The ancient Incan city of Machu Picchu is one of the fascinating archeological sites in the world. Adventurers and trekkers travel to this lost city in the sky, marveling at a lost civilization and a city supposedly built by aliens.
The City in the Sky
Trekking trips to Machu Picchu can last three to fives days. The city itself is almost 8,000 feet above sea level, making your trek an uphill one for most of your journey. You don’t need to be a rock climber or a trained athlete to make the trek, but you do need a certain fitness level to be able to walk for 6-7 hours a day. The steady ascent takes a lot out of you, so make sure you bring lots of water. Medication could help with the altitude sickness if you didn’t spend a few days in Ollantaytambo to acclimatize. The trail is fantastic, and you’ll drown in magnificent views — just don’t take too long to take those perfect shots.
Built by Aliens
Machu Picchu is a magnificent city, enough for it to land a place as one of the seven wonders of the modern world. However, the site has gotten a lot of attention in recent years because of a particular show in the History Channel — yes, the one with aliens.
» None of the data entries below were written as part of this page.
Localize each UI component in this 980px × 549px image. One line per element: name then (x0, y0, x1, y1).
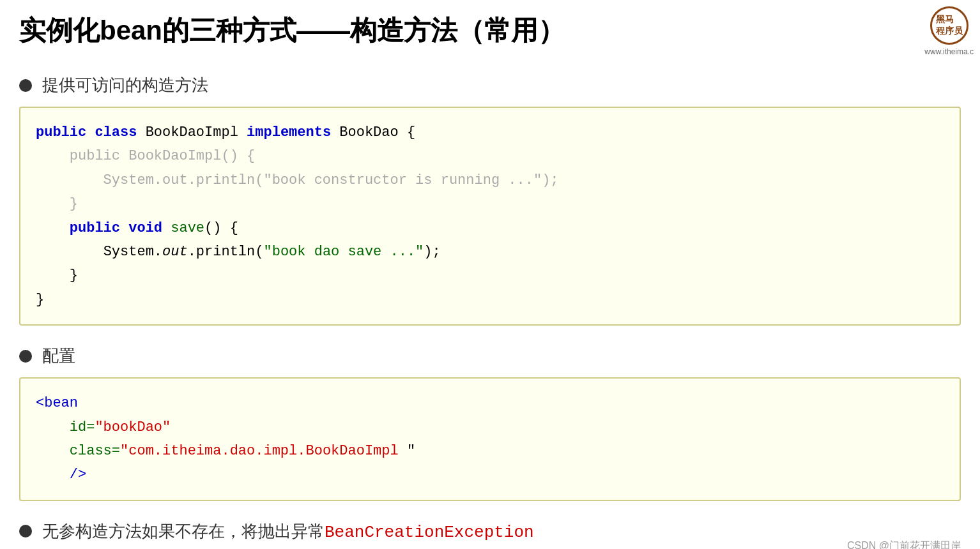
bottom-text-before: 无参构造方法如果不存在，将抛出异常 (42, 522, 325, 541)
xml-tag-bean: <bean (36, 395, 78, 411)
xml-attr-class: class= (70, 443, 120, 459)
keyword-implements: implements (247, 124, 331, 140)
code-line-1: public class BookDaoImpl implements Book… (36, 121, 944, 144)
bullet-label-2: 配置 (42, 345, 75, 367)
bullet-dot-2 (19, 350, 32, 363)
method-save: save (171, 220, 204, 236)
interface-bookdao: BookDao (339, 124, 398, 140)
bullet-dot-3 (19, 525, 32, 538)
code-block-1: public class BookDaoImpl implements Book… (19, 107, 961, 326)
xml-quote-end: " (407, 443, 415, 459)
out-italic-2: out (162, 244, 188, 260)
xml-line-3: class="com.itheima.dao.impl.BookDaoImpl … (36, 439, 944, 463)
logo-area: 黑马程序员 www.itheima.c (924, 6, 974, 56)
keyword-public-1: public (36, 124, 86, 140)
code-block-2: <bean id="bookDao" class="com.itheima.da… (19, 377, 961, 501)
paren-save: () { (204, 220, 238, 236)
string-book-dao-save: "book dao save ..." (263, 244, 424, 260)
brace-close-method: } (70, 267, 78, 283)
csdn-watermark: CSDN @门前花开满田岸 (847, 539, 961, 549)
brace-close-class: } (36, 292, 44, 308)
xml-self-close: /> (70, 467, 86, 483)
end-paren-2: ); (424, 244, 440, 260)
system-out-2: System. (103, 244, 162, 260)
xml-line-1: <bean (36, 391, 944, 415)
page-title: 实例化bean的三种方式——构造方法（常用） (19, 13, 565, 49)
keyword-void: void (128, 220, 162, 236)
code-line-2: public BookDaoImpl() { (36, 144, 944, 168)
xml-val-class: "com.itheima.dao.impl.BookDaoImpl (120, 443, 407, 459)
code-line-4: } (36, 192, 944, 216)
code-line-7: } (36, 264, 944, 287)
bullet-item-2: 配置 (19, 345, 961, 367)
keyword-public-2: public (70, 220, 120, 236)
classname-bookdaoimpl: BookDaoImpl (146, 124, 238, 140)
bullet-item-1: 提供可访问的构造方法 (19, 74, 961, 96)
exception-name: BeanCreationException (325, 523, 534, 542)
bullet-label-1: 提供可访问的构造方法 (42, 74, 208, 96)
bottom-text: 无参构造方法如果不存在，将抛出异常BeanCreationException (42, 520, 534, 543)
xml-attr-id: id= (70, 419, 95, 435)
logo-url: www.itheima.c (924, 47, 974, 56)
page-container: 实例化bean的三种方式——构造方法（常用） 黑马程序员 www.itheima… (0, 0, 980, 549)
xml-line-2: id="bookDao" (36, 416, 944, 439)
code-line-3: System.out.println("book constructor is … (36, 169, 944, 192)
logo-icon: 黑马程序员 (930, 6, 969, 45)
title-area: 实例化bean的三种方式——构造方法（常用） 黑马程序员 www.itheima… (19, 13, 961, 49)
bullet-item-3: 无参构造方法如果不存在，将抛出异常BeanCreationException (19, 520, 961, 543)
keyword-class-1: class (95, 124, 137, 140)
brace-open-1: { (407, 124, 415, 140)
xml-val-id: "bookDao" (95, 419, 171, 435)
xml-line-4: /> (36, 463, 944, 486)
bullet-dot-1 (19, 79, 32, 92)
code-line-5: public void save() { (36, 216, 944, 240)
code-line-8: } (36, 288, 944, 312)
code-line-6: System.out.println("book dao save ..."); (36, 240, 944, 264)
println-2: .println( (188, 244, 264, 260)
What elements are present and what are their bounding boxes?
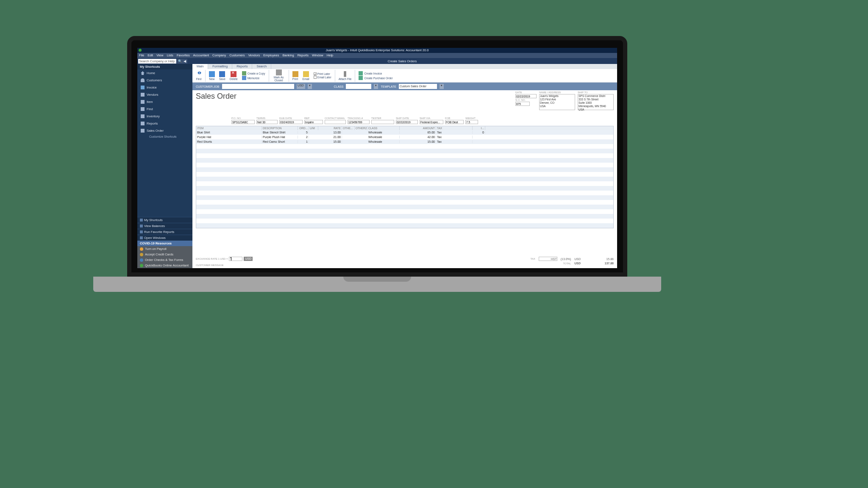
menu-banking[interactable]: Banking xyxy=(282,53,294,57)
name-address-box[interactable]: Juan's Widgets 123 First Ave Denver, CO … xyxy=(539,94,575,110)
tab-reports[interactable]: Reports xyxy=(232,64,252,69)
table-row[interactable]: Blue ShirtBlue Stencil Shirt513.00Wholes… xyxy=(196,130,613,135)
covid-item-credit-cards[interactable]: Accept Credit Cards xyxy=(137,252,192,257)
tab-search[interactable]: Search xyxy=(252,64,271,69)
new-button[interactable]: New xyxy=(207,71,217,80)
create-invoice-button[interactable]: Create Invoice xyxy=(357,71,394,75)
sidebar-tab-reports[interactable]: Run Favorite Reports xyxy=(137,229,192,235)
table-row[interactable] xyxy=(196,172,613,177)
covid-item-checks[interactable]: Order Checks & Tax Forms xyxy=(137,257,192,263)
date-input[interactable] xyxy=(515,94,537,98)
due-date-input[interactable] xyxy=(279,120,303,124)
rep-input[interactable] xyxy=(304,120,323,124)
sidebar-tab-shortcuts[interactable]: My Shortcuts xyxy=(137,217,192,223)
mark-closed-button[interactable]: Mark As Closed xyxy=(271,69,287,82)
ship-date-input[interactable] xyxy=(396,120,418,124)
menu-accountant[interactable]: Accountant xyxy=(193,53,209,57)
sidebar-item-item[interactable]: Item xyxy=(137,98,192,105)
tab-formatting[interactable]: Formatting xyxy=(208,64,232,69)
table-row[interactable]: Purple HatPurple Plush Hat221.00Wholesal… xyxy=(196,135,613,139)
table-row[interactable] xyxy=(196,209,613,214)
email-later-checkbox[interactable]: Email Later xyxy=(312,76,333,79)
so-no-input[interactable] xyxy=(515,102,530,106)
delete-button[interactable]: Delete xyxy=(228,71,239,80)
table-row[interactable] xyxy=(196,219,613,223)
menu-reports[interactable]: Reports xyxy=(298,53,309,57)
ship-to-box[interactable]: SPS Commerce Distri 333 S 7th Street Sui… xyxy=(578,94,614,110)
email-button[interactable]: Email xyxy=(301,71,311,80)
table-row[interactable]: Red ShortsRed Camo Short115.00Wholesale1… xyxy=(196,139,613,144)
sidebar-tab-windows[interactable]: Open Windows xyxy=(137,235,192,241)
contact-email-input[interactable] xyxy=(325,120,346,124)
table-row[interactable] xyxy=(196,223,613,228)
sidebar-item-invoice[interactable]: Invoice xyxy=(137,84,192,91)
memorize-button[interactable]: Memorize xyxy=(240,76,267,80)
covid-item-qbo[interactable]: QuickBooks Online Accountant xyxy=(137,263,192,268)
sidebar-item-customers[interactable]: Customers xyxy=(137,77,192,84)
menu-company[interactable]: Company xyxy=(212,53,226,57)
attach-file-button[interactable]: Attach File xyxy=(337,71,353,80)
table-row[interactable] xyxy=(196,149,613,153)
sidebar-item-find[interactable]: Find xyxy=(137,105,192,113)
table-row[interactable] xyxy=(196,181,613,186)
table-row[interactable] xyxy=(196,195,613,200)
customize-shortcuts-link[interactable]: Customize Shortcuts xyxy=(137,134,192,139)
line-items-grid[interactable]: ITEM DESCRIPTION ORD... U/M RATE OTHE...… xyxy=(196,126,614,228)
fob-input[interactable] xyxy=(445,120,464,124)
tab-main[interactable]: Main xyxy=(192,64,208,69)
sidebar-item-home[interactable]: Home xyxy=(137,69,192,77)
ship-via-input[interactable] xyxy=(420,120,443,124)
class-dropdown[interactable]: ▾ xyxy=(374,84,378,89)
table-row[interactable] xyxy=(196,214,613,219)
po-input[interactable] xyxy=(231,120,255,124)
table-row[interactable] xyxy=(196,191,613,195)
sidebar-item-inventory[interactable]: Inventory xyxy=(137,113,192,120)
sidebar-tab-balances[interactable]: View Balances xyxy=(137,223,192,229)
table-row[interactable] xyxy=(196,144,613,149)
tester-input[interactable] xyxy=(371,120,394,124)
create-copy-button[interactable]: Create a Copy xyxy=(240,71,267,75)
covid-item-payroll[interactable]: Turn on Payroll xyxy=(137,246,192,252)
menu-vendors[interactable]: Vendors xyxy=(248,53,260,57)
menu-file[interactable]: File xyxy=(139,53,144,57)
table-row[interactable] xyxy=(196,177,613,181)
table-row[interactable] xyxy=(196,186,613,191)
terms-input[interactable] xyxy=(256,120,278,124)
sidebar-item-sales-order[interactable]: Sales Order xyxy=(137,127,192,134)
menu-employees[interactable]: Employees xyxy=(263,53,279,57)
create-po-button[interactable]: Create Purchase Order xyxy=(357,76,394,80)
print-later-checkbox[interactable]: Print Later xyxy=(312,72,333,75)
tracking-input[interactable] xyxy=(348,120,370,124)
menu-favorites[interactable]: Favorites xyxy=(177,53,190,57)
menu-help[interactable]: Help xyxy=(327,53,333,57)
save-button[interactable]: Save xyxy=(217,71,227,80)
exchange-rate-input[interactable] xyxy=(229,257,242,261)
customer-job-input[interactable] xyxy=(222,84,294,89)
search-input[interactable]: Search Company or Help xyxy=(138,59,176,64)
collapse-sidebar-button[interactable]: ◀ xyxy=(182,59,187,64)
tax-code-select[interactable]: HST xyxy=(539,257,557,261)
sidebar-item-vendors[interactable]: Vendors xyxy=(137,91,192,98)
template-select[interactable]: Custom Sales Order xyxy=(399,84,437,89)
sidebar-item-reports[interactable]: Reports xyxy=(137,120,192,127)
find-button[interactable]: Find xyxy=(194,71,203,80)
table-row[interactable] xyxy=(196,163,613,167)
table-row[interactable] xyxy=(196,158,613,163)
table-row[interactable] xyxy=(196,205,613,209)
print-button[interactable]: Print xyxy=(291,71,300,80)
menu-lists[interactable]: Lists xyxy=(167,53,173,57)
menu-edit[interactable]: Edit xyxy=(147,53,153,57)
weight-input[interactable] xyxy=(465,120,478,124)
email-icon xyxy=(303,71,309,77)
currency-dropdown[interactable]: ▾ xyxy=(308,84,312,89)
table-row[interactable] xyxy=(196,153,613,158)
menu-view[interactable]: View xyxy=(156,53,163,57)
covid-resources-heading[interactable]: COVID-19 Resources xyxy=(137,241,192,246)
class-input[interactable] xyxy=(346,84,371,89)
table-row[interactable] xyxy=(196,167,613,172)
template-dropdown[interactable]: ▾ xyxy=(440,84,444,89)
menu-window[interactable]: Window xyxy=(312,53,323,57)
table-row[interactable] xyxy=(196,200,613,205)
menu-customers[interactable]: Customers xyxy=(229,53,245,57)
search-button[interactable]: 🔍 xyxy=(177,59,182,64)
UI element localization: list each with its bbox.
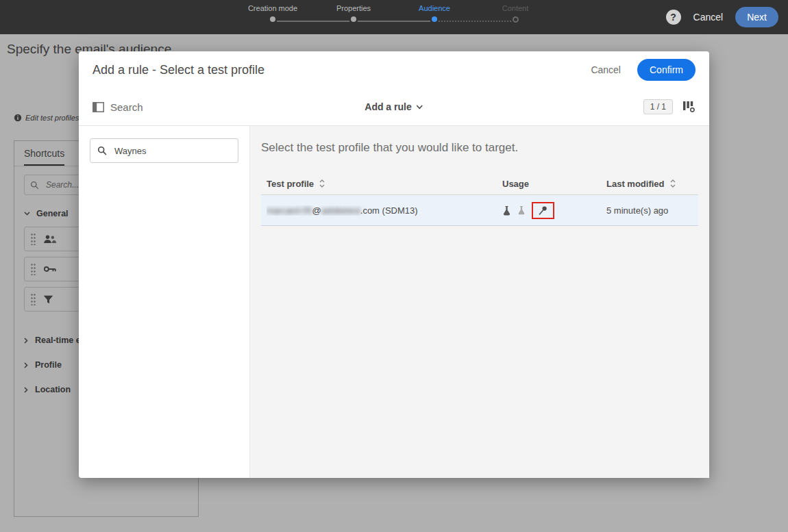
table-header: Test profile Usage Last modified [261,173,698,195]
instruction-text: Select the test profile that you would l… [261,141,698,155]
wizard-topbar: Creation mode Properties Audience Conten… [0,0,788,34]
profile-results-panel: Select the test profile that you would l… [250,126,709,478]
step-label: Audience [419,4,450,12]
page-indicator: 1 / 1 [643,99,673,114]
pin-icon[interactable] [538,205,548,216]
step-creation-mode[interactable]: Creation mode [232,4,313,23]
sort-icon [669,179,676,188]
test-tube-icon[interactable] [502,205,511,216]
step-properties[interactable]: Properties [313,4,394,23]
modal-confirm-button[interactable]: Confirm [637,59,695,81]
column-label: Test profile [267,179,314,189]
add-rule-label: Add a rule [365,101,411,112]
modal-header: Add a rule - Select a test profile Cance… [79,51,709,88]
step-dot [351,16,356,22]
add-rule-dropdown[interactable]: Add a rule [365,101,423,112]
modal-body: Select the test profile that you would l… [79,126,709,478]
search-panel-toggle[interactable]: Search [93,101,143,113]
table-row[interactable]: marcard-05@adobetest.com (SDM13) [261,195,698,226]
search-panel [79,126,250,478]
column-header-last-modified[interactable]: Last modified [606,179,693,189]
add-rule-modal: Add a rule - Select a test profile Cance… [79,51,709,478]
column-header-test-profile[interactable]: Test profile [267,179,502,189]
modal-cancel-button[interactable]: Cancel [591,64,621,75]
profile-search-field[interactable] [90,138,238,163]
column-header-usage[interactable]: Usage [502,179,606,189]
toolbar-right: 1 / 1 [643,99,695,114]
step-label: Creation mode [248,4,297,12]
step-dot [432,16,437,22]
sort-icon [319,179,325,188]
wizard-stepper: Creation mode Properties Audience Conten… [232,4,556,23]
step-label: Properties [336,4,371,12]
step-content[interactable]: Content [475,4,556,23]
column-label: Last modified [606,179,665,189]
modal-title: Add a rule - Select a test profile [93,63,591,77]
modal-toolbar: Search Add a rule 1 / 1 [79,88,709,126]
highlight-red-box [532,202,554,219]
step-dot [513,16,519,23]
step-label: Content [502,4,529,12]
redacted-email-local: marcard-05 [267,205,312,216]
usage-cell [502,202,606,219]
test-profile-email: marcard-05@adobetest.com (SDM13) [267,205,502,216]
topbar-actions: ? Cancel Next [666,0,778,34]
chevron-down-icon [417,105,423,110]
wizard-cancel-button[interactable]: Cancel [693,12,724,23]
last-modified-cell: 5 minute(s) ago [606,205,693,216]
email-visible-suffix: .com (SDM13) [360,205,418,216]
column-settings-icon[interactable] [682,101,695,113]
step-audience[interactable]: Audience [394,4,475,23]
help-icon[interactable]: ? [666,10,681,25]
column-label: Usage [502,179,529,189]
profile-search-input[interactable] [113,145,231,157]
search-panel-label: Search [110,101,143,113]
wizard-next-button[interactable]: Next [735,7,778,27]
step-dot [270,16,275,22]
rail-icon [93,102,104,112]
search-icon [97,146,107,155]
email-at: @ [312,205,321,216]
redacted-email-domain: adobetest [321,205,360,216]
test-tube-light-icon[interactable] [517,205,526,215]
The History Channel’s Ancient Aliens put forth a theory that aliens built Machu Picchu or using alien technology. While there is very little actual proof, the arguments put forth by the show coincides with factual and visual evidence. Stories of Incan leader Pachacutec involve levitating stones, and once you see the city in the sky, you might believe those stories had a bit of truth. Machu Picchu’s construction is so precise and moving the tons of rock up that mountain is a herculean effort, especially since the Incas had no concept of the wheel. The cuts made on the stone structures are so precise that modern-day engineers can’t replicate them using the technology available at that time.
Preparing for Your Trek
You need to book your treks early if you want the best possible experience. You need to book six months in advance for treks between April and October (the dry months) or three months in advance between November and March. This gives you a lot of time to get a bit (or a lot) of cardio. Wear trekking clothes or Dri-fit clothing. You’ll be sweating a lot, so you want your clothes to be breathable and waterproof. A warm jacket is essential, especially during the cold nights and early mornings. Insect repellant is a must; those Peruvian mosquitos are enormous, and they can be bothersome at the early stages of your trek. If you have sensitive skin, bring sunscreen. UV concentrations can go up by 7 percent for every 1,000 feet of elevation, so reaching the top of Machu Picchu exposes you to almost 50 percent more UV.
Charge your phones and get ready to take a lot of photos. Whether you’re in it for the aliens or the adventure — a trip to Machu Picchu will be an experience of a lifetime.